* _Work required_
Retype the listing exactly, with no images.
=== Begin Enclosure ===
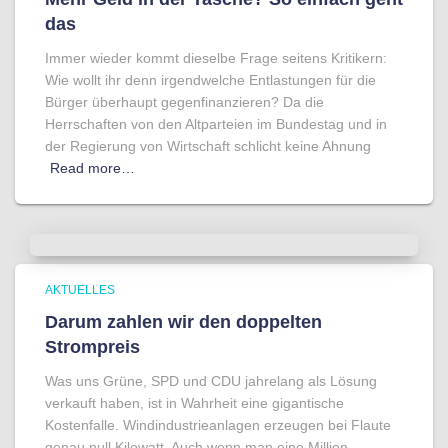
das
Immer wieder kommt dieselbe Frage seitens Kritikern:
Wie wollt ihr denn irgendwelche Entlastungen für die
Bürger überhaupt gegenfinanzieren? Da die
Herrschaften von den Altparteien im Bundestag und in
der Regierung von Wirtschaft schlicht keine Ahnung
Read more…
AKTUELLES
Darum zahlen wir den doppelten
Strompreis
Was uns Grüne, SPD und CDU jahrelang als Lösung
verkauft haben, ist in Wahrheit eine gigantische
Kostenfalle. Windindustrieanlagen erzeugen bei Flaute
genau null Kilowatt. Auch wenn man eine Million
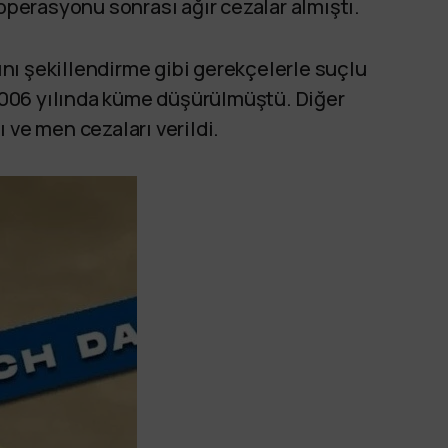
 operasyonu sonrası ağır cezalar almıştı.
nı şekillendirme gibi gerekçelerle suçlu
006 yılında küme düşürülmüştü. Diğer
 ve men cezaları verildi.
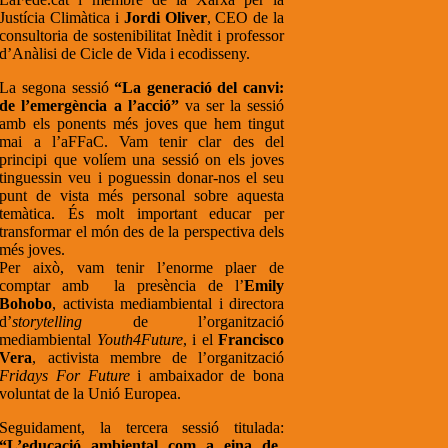
Justícia Climàtica i
Jordi Oliver
, CEO de la
consultoria de sostenibilitat Inèdit i professor
d’Anàlisi de Cicle de Vida i ecodisseny.
La segona sessió
“La generació del canvi:
de l’emergència a l’acció”
va ser la sessió
amb els ponents més joves que hem tingut
mai a l’aFFaC. Vam tenir clar des del
principi que volíem una sessió on els joves
tinguessin veu i poguessin donar-nos el seu
punt de vista més personal sobre aquesta
temàtica. És molt important educar per
transformar el món des de la perspectiva dels
més joves.
Per això, vam tenir l’enorme plaer de
comptar amb la presència de l’
Emily
Bohobo
, activista mediambiental i directora
d’
storytelling
de l’organització
mediambiental
Youth4Future
, i el
Francisco
Vera
, activista membre de l’organització
Fridays For Future
i ambaixador de bona
voluntat de la Unió Europea.
Seguidament, la tercera sessió titulada:
“L’educació ambiental com a eina de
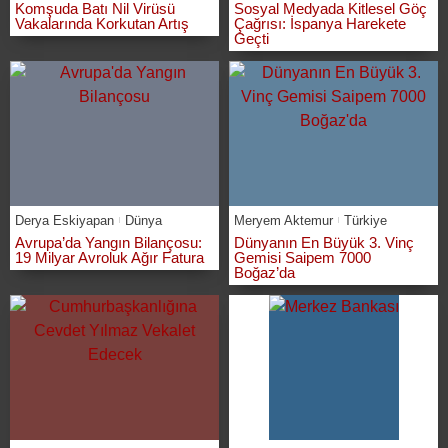
Komşuda Batı Nil Virüsü
Sosyal Medyada Kitlesel Göç
Vakalarında Korkutan Artış
Çağrısı: İspanya Harekete
Geçti
Derya Eskiyapan
Dünya
Meryem Aktemur
Türkiye
Avrupa’da Yangın Bilançosu:
Dünyanın En Büyük 3. Vinç
19 Milyar Avroluk Ağır Fatura
Gemisi Saipem 7000
Boğaz’da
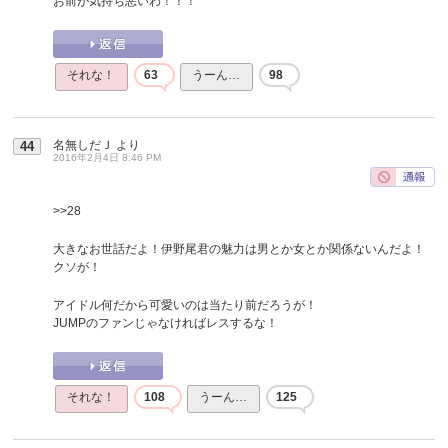
お前が気持ち悪いわ！！！
それな！
63
うーん…
98
名無しだＪ
より
44
2016年2月4日 8:46 PM
>>28
大きなお世話だよ！伊野尾君の魅力は男とか女とか関係ないんだよ！
クソが！
アイドル何だから可愛いのは当たり前だろうが！
JUMPのファンじゃなければレスするな！
それな！
108
うーん…
125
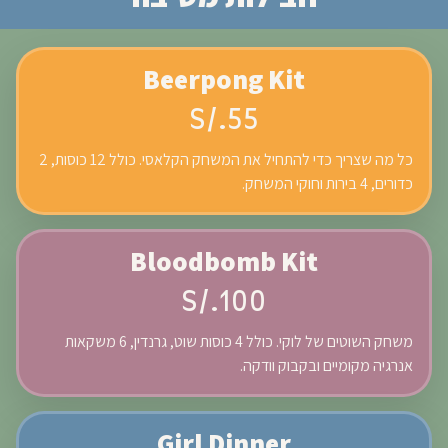
Beerpong Kit
S/.55
כל מה שצריך כדי להתחיל את המשחק הקלאסי. כולל 12 כוסות, 2
כדורים, 4 בירות וחוקי המשחק.
Bloodbomb Kit
S/.100
משחק השוטים של לוקי. כולל 4 כוסות שוט, גרנדין, 6 משקאות
אנרגיה מקומיים ובקבוק וודקה.
Girl Dinner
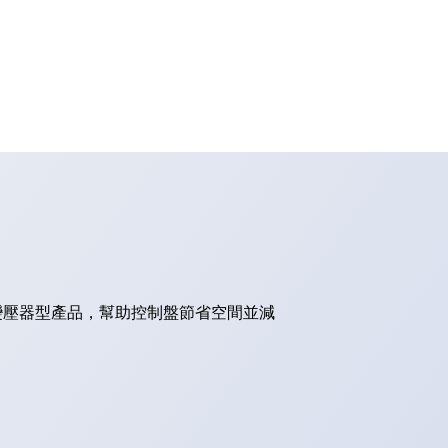
的變壓器型產品，幫助控制盤節省空間並減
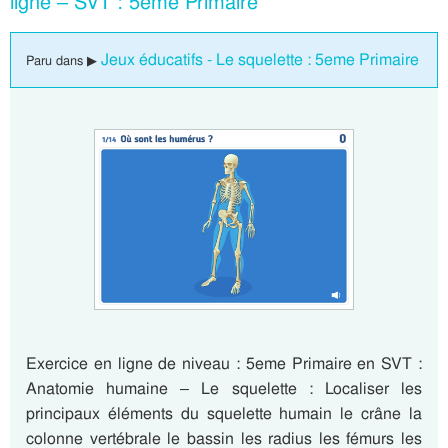
ligne – SVT : 5eme Primaire
Jeux éducatifs - Le squelette : 5eme Primaire
Paru dans ▶
Exercice en ligne de niveau : 5eme Primaire en SVT :
Anatomie humaine – Le squelette : Localiser les
principaux éléments du squelette humain le crâne la
colonne vertébrale le bassin les radius les fémurs les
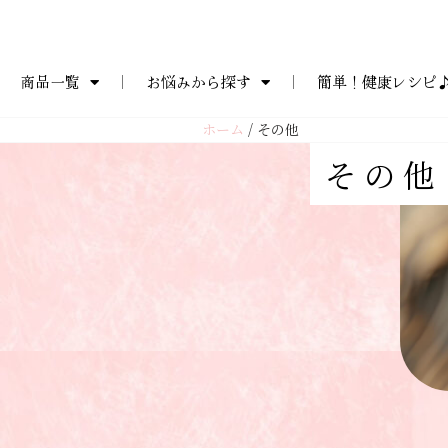
コ
商品一覧
お悩みから探す
簡単！健康レシピ
ン
テ
ホーム
/ その他
ン
その他
ツ
へ
ス
キ
ッ
プ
=== End Enclosure ===
* _Task result_
das
Immer wieder kommt dieselbe Frage seitens Kritikern:
Wie wollt ihr denn irgendwelche Entlastungen für die
Bürger überhaupt gegenfinanzieren? Da die
Herrschaften von den Altparteien im Bundestag und in
der Regierung von Wirtschaft schlicht keine Ahnung
Read more…
AKTUELLES
Darum zahlen wir den doppelten
Strompreis
Was uns Grüne, SPD und CDU jahrelang als Lösung
verkauft haben, ist in Wahrheit eine gigantische
Kostenfalle. Windindustrieanlagen erzeugen bei Flaute
genau null Kilowatt. Auch wenn man eine Million
 operasyonu sonrası ağır cezalar almıştı.
nı şekillendirme gibi gerekçelerle suçlu
006 yılında küme düşürülmüştü. Diğer
 ve men cezaları verildi.
Justícia Climàtica i
Jordi Oliver
, CEO de la
consultoria de sostenibilitat Inèdit i professor
d’Anàlisi de Cicle de Vida i ecodisseny.
La segona sessió
“La generació del canvi:
de l’emergència a l’acció”
va ser la sessió
amb els ponents més joves que hem tingut
mai a l’aFFaC. Vam tenir clar des del
principi que volíem una sessió on els joves
tinguessin veu i poguessin donar-nos el seu
punt de vista més personal sobre aquesta
temàtica. És molt important educar per
transformar el món des de la perspectiva dels
més joves.
Per això, vam tenir l’enorme plaer de
comptar amb la presència de l’
Emily
Bohobo
, activista mediambiental i directora
d’
storytelling
de l’organització
mediambiental
Youth4Future
, i el
Francisco
Vera
, activista membre de l’organització
Fridays For Future
i ambaixador de bona
voluntat de la Unió Europea.
Seguidament, la tercera sessió titulada:
“L’educació ambiental com a eina de
Komşuda Batı Nil Virüsü
Sosyal Medyada Kitlesel Göç
Vakalarında Korkutan Artış
Çağrısı: İspanya Harekete
Geçti
Derya Eskiyapan
Dünya
Meryem Aktemur
Türkiye
Avrupa’da Yangın Bilançosu:
Dünyanın En Büyük 3. Vinç
19 Milyar Avroluk Ağır Fatura
Gemisi Saipem 7000
Boğaz’da
お前が気持ち悪いわ！！！
それな！
63
うーん…
98
名無しだＪ
より
44
2016年2月4日 8:46 PM
>>28
大きなお世話だよ！伊野尾君の魅力は男とか女とか関係ないんだよ！
クソが！
アイドル何だから可愛いのは当たり前だろうが！
JUMPのファンじゃなければレスするな！
それな！
108
うーん…
125
Beerpong Kit
S/.55
כל מה שצריך כדי להתחיל את המשחק הקלאסי. כולל 12 כוסות, 2
כדורים, 4 בירות וחוקי המשחק.
Bloodbomb Kit
S/.100
משחק השוטים של לוקי. כולל 4 כוסות שוט, גרנדין, 6 משקאות
אנרגיה מקומיים ובקבוק וודקה.
Girl Dinner
的變壓器型產品，幫助控制盤節省空間並減
ligne – SVT : 5eme Primaire
Jeux éducatifs - Le squelette : 5eme Primaire
Paru dans ▶
Exercice en ligne de niveau : 5eme Primaire en SVT :
Anatomie humaine – Le squelette : Localiser les
principaux éléments du squelette humain le crâne la
colonne vertébrale le bassin les radius les fémurs les
コ
商品一覧
お悩みから探す
簡単！健康レシピ
ン
テ
ホーム
/ その他
ン
その他
ツ
へ
ス
キ
ッ
プ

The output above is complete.